_Exercise objective_.
The records need to be set down again exactly as they appear.

_Input material_.
####

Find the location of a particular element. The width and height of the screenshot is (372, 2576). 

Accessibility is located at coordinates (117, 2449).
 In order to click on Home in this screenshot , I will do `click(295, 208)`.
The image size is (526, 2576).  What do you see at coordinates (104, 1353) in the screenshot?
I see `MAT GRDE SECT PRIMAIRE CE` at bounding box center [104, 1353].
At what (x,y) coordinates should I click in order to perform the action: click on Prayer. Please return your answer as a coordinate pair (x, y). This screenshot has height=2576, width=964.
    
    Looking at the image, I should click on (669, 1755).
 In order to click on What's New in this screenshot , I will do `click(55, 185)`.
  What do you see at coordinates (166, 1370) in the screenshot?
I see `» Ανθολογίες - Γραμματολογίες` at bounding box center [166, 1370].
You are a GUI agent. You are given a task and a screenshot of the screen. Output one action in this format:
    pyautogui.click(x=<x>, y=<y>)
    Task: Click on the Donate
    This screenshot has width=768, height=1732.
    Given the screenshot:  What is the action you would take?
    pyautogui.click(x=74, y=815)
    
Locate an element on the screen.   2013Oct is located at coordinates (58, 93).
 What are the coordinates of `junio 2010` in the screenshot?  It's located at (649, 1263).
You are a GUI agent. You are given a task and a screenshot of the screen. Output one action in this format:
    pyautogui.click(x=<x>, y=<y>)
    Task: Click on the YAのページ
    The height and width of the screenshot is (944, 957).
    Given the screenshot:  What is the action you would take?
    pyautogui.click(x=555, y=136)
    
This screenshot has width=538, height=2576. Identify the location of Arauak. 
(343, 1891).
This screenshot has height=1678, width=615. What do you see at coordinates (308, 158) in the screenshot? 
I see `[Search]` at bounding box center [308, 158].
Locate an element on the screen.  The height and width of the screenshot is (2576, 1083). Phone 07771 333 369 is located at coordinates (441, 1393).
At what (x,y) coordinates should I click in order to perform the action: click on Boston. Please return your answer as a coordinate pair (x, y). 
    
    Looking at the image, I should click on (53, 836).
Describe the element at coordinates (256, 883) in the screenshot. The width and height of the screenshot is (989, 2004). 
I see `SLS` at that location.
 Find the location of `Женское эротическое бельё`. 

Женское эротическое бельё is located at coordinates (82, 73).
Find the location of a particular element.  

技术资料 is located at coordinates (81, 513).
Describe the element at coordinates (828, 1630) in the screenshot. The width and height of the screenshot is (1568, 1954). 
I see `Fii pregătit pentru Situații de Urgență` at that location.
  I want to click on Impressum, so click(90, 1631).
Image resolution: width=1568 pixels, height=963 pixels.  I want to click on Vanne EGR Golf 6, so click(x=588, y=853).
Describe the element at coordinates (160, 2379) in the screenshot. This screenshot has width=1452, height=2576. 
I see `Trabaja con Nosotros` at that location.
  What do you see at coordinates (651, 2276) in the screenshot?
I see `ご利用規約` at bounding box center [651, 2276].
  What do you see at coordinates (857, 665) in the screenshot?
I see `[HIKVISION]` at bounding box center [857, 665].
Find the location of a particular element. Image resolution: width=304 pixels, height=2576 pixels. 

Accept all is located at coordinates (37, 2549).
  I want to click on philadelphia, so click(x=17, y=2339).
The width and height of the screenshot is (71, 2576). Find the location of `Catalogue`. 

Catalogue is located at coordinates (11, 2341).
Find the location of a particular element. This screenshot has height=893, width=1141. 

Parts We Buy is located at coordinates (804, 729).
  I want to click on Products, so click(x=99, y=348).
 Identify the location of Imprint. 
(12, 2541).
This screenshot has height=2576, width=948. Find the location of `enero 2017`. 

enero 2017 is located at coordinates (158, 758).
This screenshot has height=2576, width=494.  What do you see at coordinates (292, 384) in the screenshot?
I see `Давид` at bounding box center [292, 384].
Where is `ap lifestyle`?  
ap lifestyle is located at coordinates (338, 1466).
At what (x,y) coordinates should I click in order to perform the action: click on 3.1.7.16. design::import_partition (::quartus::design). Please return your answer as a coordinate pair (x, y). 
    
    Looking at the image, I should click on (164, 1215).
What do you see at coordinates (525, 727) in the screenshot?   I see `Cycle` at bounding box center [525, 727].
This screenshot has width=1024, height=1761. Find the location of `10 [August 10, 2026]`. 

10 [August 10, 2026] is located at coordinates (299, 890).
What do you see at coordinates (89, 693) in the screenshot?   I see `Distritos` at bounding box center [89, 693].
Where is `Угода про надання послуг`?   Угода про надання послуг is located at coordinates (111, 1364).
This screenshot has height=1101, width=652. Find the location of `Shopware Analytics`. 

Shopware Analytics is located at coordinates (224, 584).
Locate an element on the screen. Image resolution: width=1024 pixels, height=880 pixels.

####

_Your response_.
Find the location of a particular element. The width and height of the screenshot is (372, 2576). 

Accessibility is located at coordinates (117, 2449).
 In order to click on Home in this screenshot , I will do `click(295, 208)`.
The image size is (526, 2576).  What do you see at coordinates (104, 1353) in the screenshot?
I see `MAT GRDE SECT PRIMAIRE CE` at bounding box center [104, 1353].
At what (x,y) coordinates should I click in order to perform the action: click on Prayer. Please return your answer as a coordinate pair (x, y). This screenshot has height=2576, width=964.
    
    Looking at the image, I should click on (669, 1755).
 In order to click on What's New in this screenshot , I will do `click(55, 185)`.
  What do you see at coordinates (166, 1370) in the screenshot?
I see `» Ανθολογίες - Γραμματολογίες` at bounding box center [166, 1370].
You are a GUI agent. You are given a task and a screenshot of the screen. Output one action in this format:
    pyautogui.click(x=<x>, y=<y>)
    Task: Click on the Donate
    This screenshot has width=768, height=1732.
    Given the screenshot:  What is the action you would take?
    pyautogui.click(x=74, y=815)
    
Locate an element on the screen.   2013Oct is located at coordinates (58, 93).
 What are the coordinates of `junio 2010` in the screenshot?  It's located at (649, 1263).
You are a GUI agent. You are given a task and a screenshot of the screen. Output one action in this format:
    pyautogui.click(x=<x>, y=<y>)
    Task: Click on the YAのページ
    The height and width of the screenshot is (944, 957).
    Given the screenshot:  What is the action you would take?
    pyautogui.click(x=555, y=136)
    
This screenshot has width=538, height=2576. Identify the location of Arauak. 
(343, 1891).
This screenshot has height=1678, width=615. What do you see at coordinates (308, 158) in the screenshot? 
I see `[Search]` at bounding box center [308, 158].
Locate an element on the screen.  The height and width of the screenshot is (2576, 1083). Phone 07771 333 369 is located at coordinates (441, 1393).
At what (x,y) coordinates should I click in order to perform the action: click on Boston. Please return your answer as a coordinate pair (x, y). 
    
    Looking at the image, I should click on (53, 836).
Describe the element at coordinates (256, 883) in the screenshot. The width and height of the screenshot is (989, 2004). 
I see `SLS` at that location.
 Find the location of `Женское эротическое бельё`. 

Женское эротическое бельё is located at coordinates (82, 73).
Find the location of a particular element.  

技术资料 is located at coordinates (81, 513).
Describe the element at coordinates (828, 1630) in the screenshot. The width and height of the screenshot is (1568, 1954). 
I see `Fii pregătit pentru Situații de Urgență` at that location.
  I want to click on Impressum, so click(90, 1631).
Image resolution: width=1568 pixels, height=963 pixels.  I want to click on Vanne EGR Golf 6, so click(x=588, y=853).
Describe the element at coordinates (160, 2379) in the screenshot. This screenshot has width=1452, height=2576. 
I see `Trabaja con Nosotros` at that location.
  What do you see at coordinates (651, 2276) in the screenshot?
I see `ご利用規約` at bounding box center [651, 2276].
  What do you see at coordinates (857, 665) in the screenshot?
I see `[HIKVISION]` at bounding box center [857, 665].
Find the location of a particular element. Image resolution: width=304 pixels, height=2576 pixels. 

Accept all is located at coordinates (37, 2549).
  I want to click on philadelphia, so click(x=17, y=2339).
The width and height of the screenshot is (71, 2576). Find the location of `Catalogue`. 

Catalogue is located at coordinates (11, 2341).
Find the location of a particular element. This screenshot has height=893, width=1141. 

Parts We Buy is located at coordinates (804, 729).
  I want to click on Products, so click(x=99, y=348).
 Identify the location of Imprint. 
(12, 2541).
This screenshot has height=2576, width=948. Find the location of `enero 2017`. 

enero 2017 is located at coordinates (158, 758).
This screenshot has height=2576, width=494.  What do you see at coordinates (292, 384) in the screenshot?
I see `Давид` at bounding box center [292, 384].
Where is `ap lifestyle`?  
ap lifestyle is located at coordinates (338, 1466).
At what (x,y) coordinates should I click in order to perform the action: click on 3.1.7.16. design::import_partition (::quartus::design). Please return your answer as a coordinate pair (x, y). 
    
    Looking at the image, I should click on (164, 1215).
What do you see at coordinates (525, 727) in the screenshot?   I see `Cycle` at bounding box center [525, 727].
This screenshot has width=1024, height=1761. Find the location of `10 [August 10, 2026]`. 

10 [August 10, 2026] is located at coordinates (299, 890).
What do you see at coordinates (89, 693) in the screenshot?   I see `Distritos` at bounding box center [89, 693].
Where is `Угода про надання послуг`?   Угода про надання послуг is located at coordinates (111, 1364).
This screenshot has height=1101, width=652. Find the location of `Shopware Analytics`. 

Shopware Analytics is located at coordinates (224, 584).
Locate an element on the screen. Image resolution: width=1024 pixels, height=880 pixels.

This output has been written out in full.